African Culture: 16 Most Interesting Cultural Traditions

Kidnapping your bride
In the Sudanese Latuka tribe, when a man wants to marry a woman, he kidnaps her. Elderly members of his family go and ask the girl’s father for her hand in marriage, and if dad agrees, he beats the suitor as a sign of his acceptance of the union. If the father disagrees, however, the man might forcefully marry the woman anyway.

Khweta Ceremony
This Southern African ceremony is practiced by several tribes and is how a young boy proves his manhood. When they are of age, boys are sent to spend several days or weeks in a circumcision lodge during winter, where they’re put through rigorous and often dangerous tests and rituals such as continuous dancing until exhaustion, and circumcision.

Putting a price on the bride

Lobola is an ancient and controversial Southern African tradition in which the families of a bride and groom negotiate how much the groom must pay for the bride. All negotiations must be done in writing — never by phone or in person. The two families cannot even speak until negotiations are complete.

Spitting your blessings

Members of the Maasai tribe in Kenya and Tanzania spit as a way of blessing. Men spit on newborns and say they are bad in the belief that if they praise a baby, it will be cursed. Maasai warriors will also spit in their hands before shaking the hand of an elder.

Bull jumping

In order to prove their manhood in the Ethiopian Hamer tribe, young boys must run, jump and land on the back of a bull before then attempting to run across the backs of several bulls. They do this multiple times, and usually in the nude.

The groom wears a veil

The Ahaggaren Tuaregs of Algeria are part of a larger group of Berber-speaking Tuaregs. In their culture, the men wear veils almost all the time. However, they can take their veils off when inside family camps or while traveling.

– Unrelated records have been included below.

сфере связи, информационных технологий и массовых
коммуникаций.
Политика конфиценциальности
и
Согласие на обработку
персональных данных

Women have their own houses

In the Gio tribe in Ivory Coast, each wife has her own small house that she lives in with her children until they are old enough to move out. The children never live with their fathers.

Women can’t grieve elders

In the Southwestern Congo, the Suku tribe honors ancestors and elders, when they die, with a ceremony held in the clearing of a forest. Here, gifts and offerings are brought, but outsiders and all women are forbidden to attend.

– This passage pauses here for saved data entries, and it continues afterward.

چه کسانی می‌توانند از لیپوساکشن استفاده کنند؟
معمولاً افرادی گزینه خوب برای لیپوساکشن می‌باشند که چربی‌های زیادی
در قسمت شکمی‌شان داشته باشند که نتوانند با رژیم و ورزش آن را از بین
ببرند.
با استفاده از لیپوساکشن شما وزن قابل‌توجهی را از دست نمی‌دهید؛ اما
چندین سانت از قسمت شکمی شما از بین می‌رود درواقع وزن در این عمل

Sons are raised by their uncles


When male children reach age 5 or 6 in the Northern Angolan Songo tribe, they are sent to live with their uncles on their mother’s side. This is because chiefs inherit their position through matrilineal lines.

Wealth is measured by cows

In the Pokot tribe in Kenya, wealth is measured by how many cows a family has. Most Pokot people are either “corn people” or “cow people”— meaning that’s what they cultivate on their land — but all Pokot people measure their wealth by cows. The number of women a man can marry is determined by how many cows he has.

Living with animals

The Maasai people of Kenya and Tanzania have strict policies against killing wild animals. They keep cattle and livestock, but leave wild animals untouched. In fact, each clan is associated with a specific wild species, which they often keep close to them and treat as a clan member.

Red sun block

The Himba people of Northern Namibia cover their skin with a mixture of butter fat and ochre — a natural earth pigment containing iron oxide — to protect themselves from the sun. For that reason, the Himba people often appear to have a red skin tone.

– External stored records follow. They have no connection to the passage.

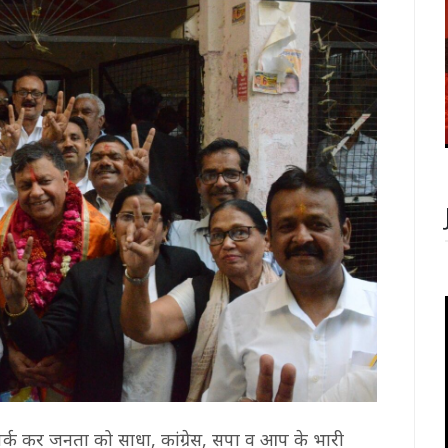
ंपर्क कर जनता को साधा, कांग्रेस, सपा व आप के भारी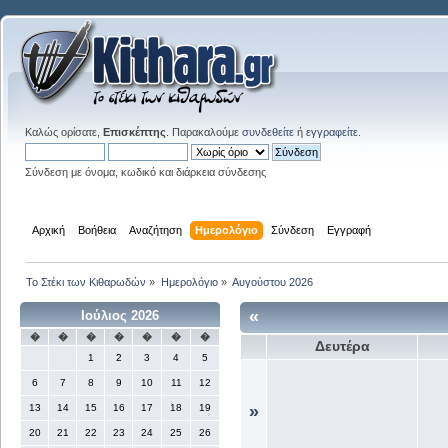
Καλώς ορίσατε,
Επισκέπτης
. Παρακαλούμε
συνδεθείτε
ή
εγγραφείτε
.
Σύνδεση με όνομα, κωδικό και διάρκεια σύνδεσης
Αρχική
Βοήθεια
Αναζήτηση
Ημερολόγιο
Σύνδεση
Εγγραφή
Το Στέκι των Κιθαρωδών
»
Ημερολόγιο
»
Αυγούστου 2026
«
Ιούλιος 2026
�
�
�
�
�
�
�
Δευτέρα
1
2
3
4
5
6
7
8
9
10
11
12
13
14
15
16
17
18
19
»
20
21
22
23
24
25
26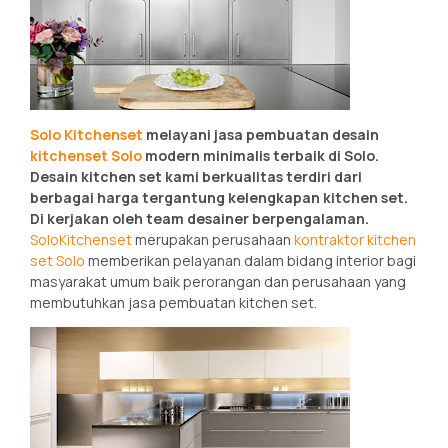
Solo Kitchenset
melayani jasa pembuatan desain
kitchenset Solo
modern minimalis terbaik di Solo.
Desain kitchen set kami berkualitas terdiri dari
berbagai harga tergantung kelengkapan kitchen set.
Di kerjakan oleh team desainer berpengalaman.
Solo
Kitchenset
merupakan perusahaan
kontraktor kitchen
set Solo
memberikan pelayanan dalam bidang interior bagi
masyarakat umum baik perorangan dan perusahaan yang
membutuhkan jasa pembuatan kitchen set.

The San People of Botswana, also called Bushmen, are hunter gatherers who were evicted from their ancestral land in the 1950s. They were forbidden to hunt and forced to apply for permits to enter reserves. The San switched to farming but they continued to gather herbs for medication and plants for food. Deprived of the ability to hunt, San numbers dwindled.

Beating the suitor

The Fulani tribe live in many countries in West Africa and follow a tradition called Sharo. Sharo happens when two young men want to marry the same woman. To compete for her hand, they beat one another up. The men must suppress signs of pain and the one who takes the beating without showing signs of pain can take the wife.

A thorough cleansing

The Chewa people are one of the largest indigenous groups of Malawi but live throughout Central and Southern Africa. When a person dies, one family tradition involves taking the body into the woods, slitting the throat, and forcing water through the body to cleanse it. They do this by squeezing the corpse’s stomach until what comes out the rear end runs clear.

Lip stretching

When a girl becomes a teenager in the Surma tribe of Southern Sudan, she begins the process of lip stretching. The girl has her bottom teeth removed to make space for a lip plate, which is increased in size annually.